Horse Arena Water
Every horse farm has to think about water. Water to hydrate your horses, water to wash your horses, is your water going to freeze, will your well run dry, do you have droughts and limited water. In addition to your long list of potential problems with water, you will also need to focus on keeping dust down in your arena and having the proper amount of moisture in your footing if you are not using a coated dust free footing that uses a binder.
Sprinkler systems are the most popular way to water larger arenas, and there are a few different types. Water reels allow you to unspool a long hose, which can be hundreds of feet long, placing the sprinkler stands where needed. This system allows you to water your entire arena from a single hose. A second type of sprinkler system that is series of permanently installed heads around the exterior of your arena, eliminating the need to reel out hose. This also has the advantage of being able to water all parts of the arena at one time, shortening the overall watering period. These sprinklers can also be set on a schedule; much like a lawn sprinkler system does in a yard. The last option, for indoor arenas, is to have overhead sprinklers installed. Overhead sprinklers are expensive, but provide the most even watering and thus most consistent riding surface. Moisture content of your footing is one of the key factors that contribute to the consistency of the ride; it’s not just to control dust.

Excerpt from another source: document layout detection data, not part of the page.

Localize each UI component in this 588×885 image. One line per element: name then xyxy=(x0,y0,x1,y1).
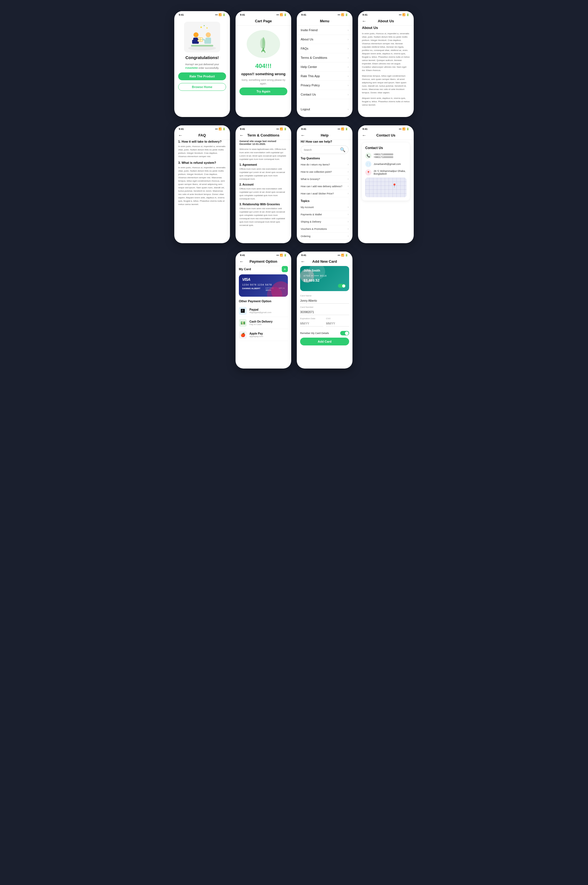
help-content: Hi! How can we help? 🔍 Top Questions How… xyxy=(297,140,352,243)
chevron-icon: › xyxy=(348,29,349,32)
wifi-icon: 📶 xyxy=(402,14,405,16)
about-para-3: Aliquam lorem ante, dapibus in, viverra … xyxy=(362,97,410,107)
contact-card-title: Contact Us xyxy=(365,146,406,150)
help-item-collection[interactable]: How to use collection point? › xyxy=(301,168,349,176)
back-arrow-icon[interactable]: ← xyxy=(301,133,305,138)
signal-icon: ▪▪▪ xyxy=(276,254,279,257)
status-time: 9:41 xyxy=(240,254,245,257)
status-icons: ▪▪▪ 📶 🔋 xyxy=(215,14,225,16)
map-view: 📍 xyxy=(365,178,406,197)
svg-rect-1 xyxy=(191,45,213,47)
help-item-return[interactable]: How do I return my items? › xyxy=(301,161,349,168)
card-number-input[interactable] xyxy=(300,310,349,315)
menu-item-rate[interactable]: Rate This App › xyxy=(297,72,352,81)
row-1: 9:41 ▪▪▪ 📶 🔋 xyxy=(174,11,414,117)
help-screen: 9:41 ▪▪▪ 📶 🔋 ← Help Hi! How can we help?… xyxy=(297,125,352,243)
menu-item-help[interactable]: Help Center › xyxy=(297,62,352,72)
status-bar-10: 9:41 ▪▪▪ 📶 🔋 xyxy=(297,251,352,258)
about-para-1: In enim justo, rhoncus ut, imperdiet a, … xyxy=(362,32,410,72)
add-card-button[interactable]: + xyxy=(282,266,288,272)
help-topic-account[interactable]: My Account › xyxy=(301,204,349,211)
help-topic-shipping[interactable]: Shiping & Delivery › xyxy=(301,218,349,225)
back-arrow-icon[interactable]: ← xyxy=(362,19,366,24)
help-item-grocery[interactable]: What is Grocery? › xyxy=(301,176,349,183)
status-icons: ▪▪▪ 📶 🔋 xyxy=(215,128,225,131)
wifi-icon: 📶 xyxy=(402,128,405,131)
remember-toggle[interactable] xyxy=(340,331,349,335)
status-icons: ▪▪▪ 📶 🔋 xyxy=(399,128,409,131)
rate-product-button[interactable]: Rate The Product xyxy=(178,72,226,80)
topics-header: Topics xyxy=(301,200,349,203)
chevron-icon: › xyxy=(348,163,349,166)
help-search-input[interactable] xyxy=(304,149,338,151)
back-arrow-icon[interactable]: ← xyxy=(301,259,305,264)
svg-rect-4 xyxy=(192,40,195,44)
signal-icon: ▪▪▪ xyxy=(215,128,218,131)
row-2: 9:41 ▪▪▪ 📶 🔋 ← FAQ 1. How it will take t… xyxy=(174,125,414,243)
exp-date-input[interactable] xyxy=(300,321,323,326)
menu-item-faqs[interactable]: FAQs › xyxy=(297,44,352,53)
menu-item-privacy[interactable]: Privacy Policy › xyxy=(297,81,352,90)
congrats-content: ★ ✦ ★ Congratulations! Hurray!! we just … xyxy=(174,17,230,95)
back-arrow-icon[interactable]: ← xyxy=(178,133,183,138)
help-topic-vouchers[interactable]: Vouchers & Promotions › xyxy=(301,225,349,233)
signal-icon: ▪▪▪ xyxy=(276,14,279,16)
help-topic-payments[interactable]: Payments & Wallet › xyxy=(301,211,349,218)
svg-line-13 xyxy=(202,39,204,40)
error-content: 404!!! oppss!! something wrong Sorry, so… xyxy=(236,26,291,98)
help-item-sticker[interactable]: How can I avail Sticker Price? › xyxy=(301,190,349,197)
card-name-field: Card Name xyxy=(300,294,349,304)
back-arrow-icon[interactable]: ← xyxy=(239,133,244,138)
menu-item-terms[interactable]: Terms & Conditions › xyxy=(297,53,352,62)
try-again-button[interactable]: Try Again xyxy=(239,87,287,95)
add-card-button[interactable]: Add Card xyxy=(300,338,349,346)
status-icons: ▪▪▪ 📶 🔋 xyxy=(338,128,348,131)
cvv-input[interactable] xyxy=(326,321,349,326)
help-item-delivery[interactable]: How can I add new delivery address? › xyxy=(301,183,349,190)
faq-header-title: FAQ xyxy=(198,133,206,137)
status-bar-1: 9:41 ▪▪▪ 📶 🔋 xyxy=(174,11,230,17)
chevron-icon: › xyxy=(348,177,349,180)
status-bar-3: 9:41 ▪▪▪ 📶 🔋 xyxy=(297,11,352,17)
status-icons: ▪▪▪ 📶 🔋 xyxy=(276,14,287,16)
terms-section-1-title: 1. Agreement xyxy=(239,163,287,166)
cod-option[interactable]: 💵 Cash On Delivery Pay In Cash xyxy=(239,317,288,329)
svg-text:★: ★ xyxy=(200,26,202,29)
applepay-option[interactable]: 🍎 Apple Pay applepay.com xyxy=(239,329,288,341)
signal-icon: ▪▪▪ xyxy=(276,128,279,131)
paypal-option[interactable]: 🅿 Paypal Mypaypal@gmail.com xyxy=(239,305,288,317)
card-toggle[interactable] xyxy=(338,284,346,288)
error-404: 404!!! xyxy=(255,62,272,70)
status-time: 9:41 xyxy=(240,14,245,16)
card-preview: John Smith 4756 •• •••• 9018 $3,469.52 xyxy=(300,266,349,291)
error-illustration xyxy=(247,30,280,58)
email-icon: ✉️ xyxy=(365,161,371,167)
status-time: 9:41 xyxy=(179,14,184,16)
menu-header: Menu xyxy=(297,17,352,26)
svg-rect-11 xyxy=(204,40,207,44)
menu-item-contact[interactable]: Contact Us › xyxy=(297,90,352,99)
faq-a1: In enim justo, rhoncus ut, imperdiet a, … xyxy=(178,145,226,158)
paypal-icon: 🅿 xyxy=(239,307,247,315)
cod-icon: 💵 xyxy=(239,319,247,327)
chevron-icon: › xyxy=(348,192,349,195)
contact-address: 📍 26 'C Mohammadpur Dhaka, Bongladesh xyxy=(365,169,406,176)
menu-item-about[interactable]: About Us › xyxy=(297,35,352,44)
browse-home-button[interactable]: Browse Home xyxy=(178,83,226,91)
visa-card[interactable]: VISA 1234 5678 1234 5678 DANNIS ALBERT E… xyxy=(239,274,288,297)
help-topic-ordering[interactable]: Ordering › xyxy=(301,233,349,240)
back-arrow-icon[interactable]: ← xyxy=(239,259,244,264)
add-card-screen: 9:41 ▪▪▪ 📶 🔋 ← Add New Card John Smith 4… xyxy=(297,251,352,368)
battery-icon: 🔋 xyxy=(222,14,225,16)
chevron-icon: › xyxy=(348,93,349,96)
back-arrow-icon[interactable]: ← xyxy=(362,133,366,138)
phone-number-2: +8801710000000 xyxy=(374,156,393,158)
faq-q2: 3. What is refund system? xyxy=(178,161,226,164)
my-card-label: My Card xyxy=(239,267,251,271)
card-name-input[interactable] xyxy=(300,298,349,304)
add-card-header: ← Add New Card xyxy=(297,258,352,266)
menu-item-invite[interactable]: Invite Friend › xyxy=(297,26,352,35)
chevron-icon: › xyxy=(348,56,349,59)
congrats-title: Congratulations! xyxy=(185,55,219,60)
menu-item-logout[interactable]: Logout › xyxy=(297,105,352,114)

Let’s say you do use some sort of sprinkler system or you walk around your arena and water it yourself. Once the water soaks into your surface, you’re going to start fighting the battle of evaporation, which will eventually dry out. Plan on watering your arena either in the morning or later at night, definitely do not water it during the midday heat. Think of it like you’re watering your lawn, you don’t do it during the middle of the day. If you watered during the middle of the day, the sun will start to evaporate it before it gets the chance to saturate the sand. Waiting until the correct time of day will help save you time and water.
There needs to be 20-25% water content in your footing for optimal performance. This will keep your footing at the correct consistency in order to get the best workout out of your horse and keep the dust down. Those of you that have sand footing, really should invest in a moisture meter, which can range from $50 to $650. You would use this daily on your sand footing after you water it to confirm that you have the correct moisture, and it should be checked throughout the day. Waxed coated footings are dust free footings and do not require watering. This wax actually eliminates the need to keep moisture at an exact number because the wax component of the footing is what holds everything in place, therefore allowing you to train longer and harder without pulling out a moisture meter or stopping your ride to water the arena.